DATA LISTING =>
*** Begin section ***
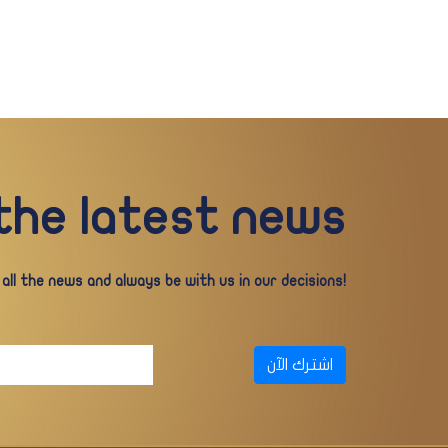
 the latest news
ll the news and always be with us in our decisions!
اشترك الآن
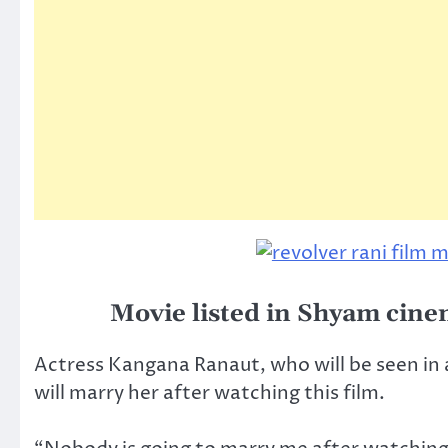
Movie listed in Shyam cine
Actress Kangana Ranaut, who will be seen in 
will marry her after watching this film.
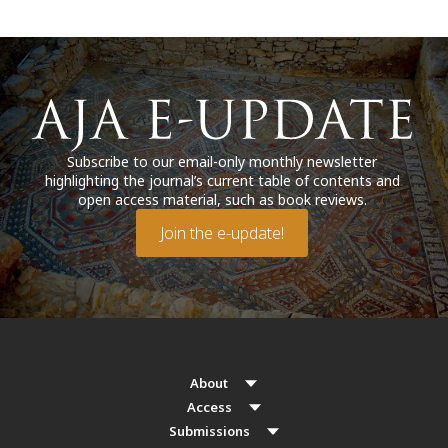
Subscribe to our email-only monthly newsletter
highlighting the journal’s current table of contents and
open access material, such as book reviews.
Join the e-update!
About
Access
Submissions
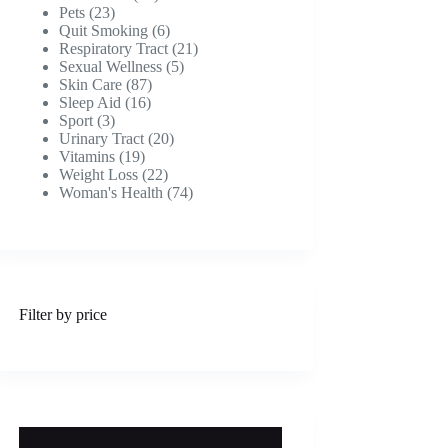
23
products
Pets
23
products
6
Quit Smoking
6
products
21
Respiratory Tract
21
5
products
Sexual Wellness
5
87
products
Skin Care
87
16
products
Sleep Aid
16
3
products
Sport
3
products
20
Urinary Tract
20
19
products
Vitamins
19
products
22
Weight Loss
22
products
74
Woman's Health
74
products
Filter by price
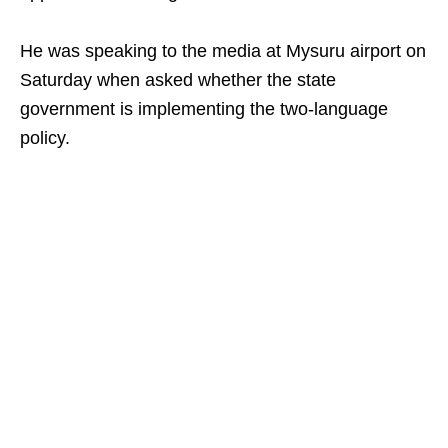
He was speaking to the media at Mysuru airport on
Saturday when asked whether the state
government is implementing the two‑language
policy.​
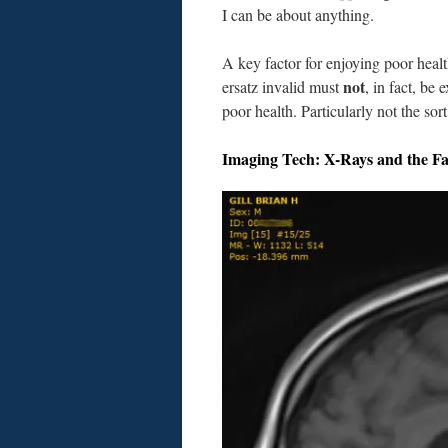
I can be about anything.
A key factor for enjoying poor health
not
ersatz invalid must
, in fact, be 
poor health. Particularly not the sor
Imaging Tech: X-Rays and the F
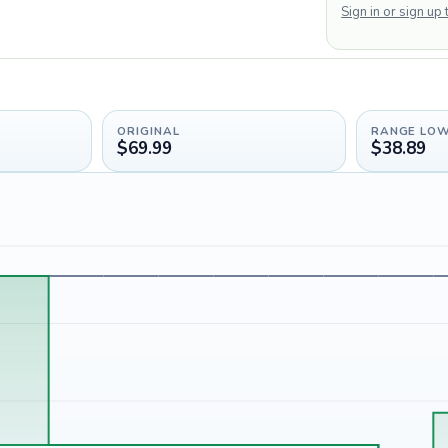
Sign in or sign up
ORIGINAL
RANGE LO
$69.99
$38.89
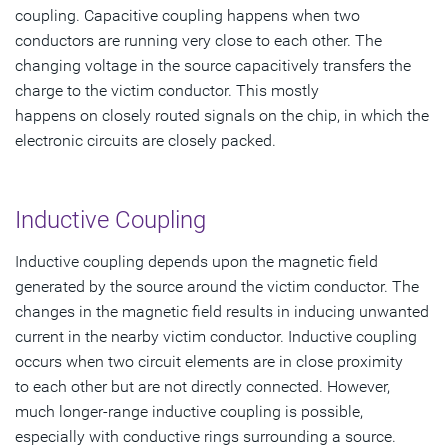
coupling. Capacitive coupling happens when two
conductors are running very close to each other. The
changing voltage in the source capacitively transfers the
charge to the victim conductor. This mostly
happens on closely routed signals on the chip, in which the
electronic circuits are closely packed.
Inductive Coupling
Inductive coupling depends upon the magnetic field
generated by the source around the victim conductor. The
changes in the magnetic field results in inducing unwanted
current in the nearby victim conductor. Inductive coupling
occurs when two circuit elements are in close proximity
to each other but are not directly connected. However,
much longer-range inductive coupling is possible,
especially with conductive rings surrounding a source.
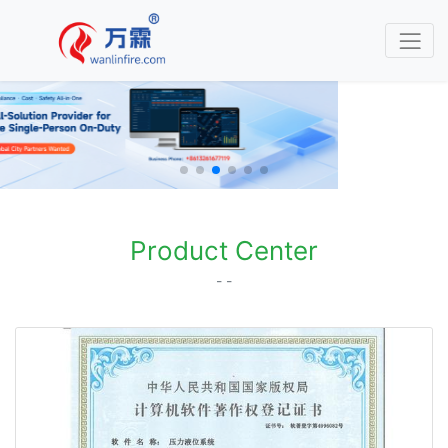
Product Center
- -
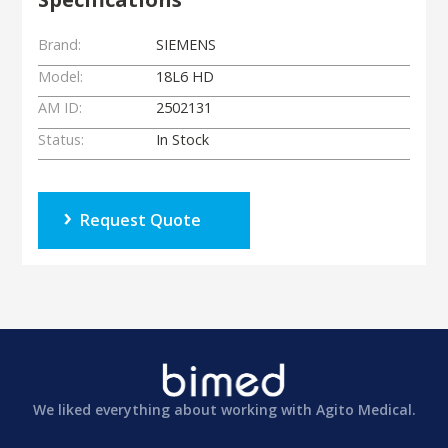
Brand:
SIEMENS
Model:
18L6 HD
AM ID:
2502131
Status:
In Stock
Request Quote
We liked everything about working with Agito Medical.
*** End section ***
Print out all the material word for word but exclude any images.

 the latest news
ll the news and always be with us in our decisions!
اشترك الآن
Movie listed in Shyam cine
Actress Kangana Ranaut, who will be seen in 
will marry her after watching this film.
Subscribe to our email-only monthly newsletter
highlighting the journal’s current table of contents and
open access material, such as book reviews.
Join the e-update!
About
Access
Submissions
23
products
Pets
23
products
6
Quit Smoking
6
products
21
Respiratory Tract
21
5
products
Sexual Wellness
5
87
products
Skin Care
87
16
products
Sleep Aid
16
3
products
Sport
3
products
20
Urinary Tract
20
19
products
Vitamins
19
products
22
Weight Loss
22
products
74
Woman's Health
74
products
Filter by price
He was speaking to the media at Mysuru airport on
Saturday when asked whether the state
government is implementing the two‑language
policy.​
I can be about anything.
A key factor for enjoying poor health
not
ersatz invalid must
, in fact, be 
poor health. Particularly not the sor
Imaging Tech: X-Rays and the F
Sign in or sign up
ORIGINAL
RANGE LO
$69.99
$38.89
coupling. Capacitive coupling happens when two
conductors are running very close to each other. The
changing voltage in the source capacitively transfers the
charge to the victim conductor. This mostly
happens on closely routed signals on the chip, in which the
electronic circuits are closely packed.
Inductive Coupling
Inductive coupling depends upon the magnetic field
generated by the source around the victim conductor. The
changes in the magnetic field results in inducing unwanted
current in the nearby victim conductor. Inductive coupling
occurs when two circuit elements are in close proximity
to each other but are not directly connected. However,
much longer-range inductive coupling is possible,
especially with conductive rings surrounding a source.
Product Center
- -
Brand:
SIEMENS
Model:
18L6 HD
AM ID:
2502131
Status:
In Stock
Request Quote
We liked everything about working with Agito Medical.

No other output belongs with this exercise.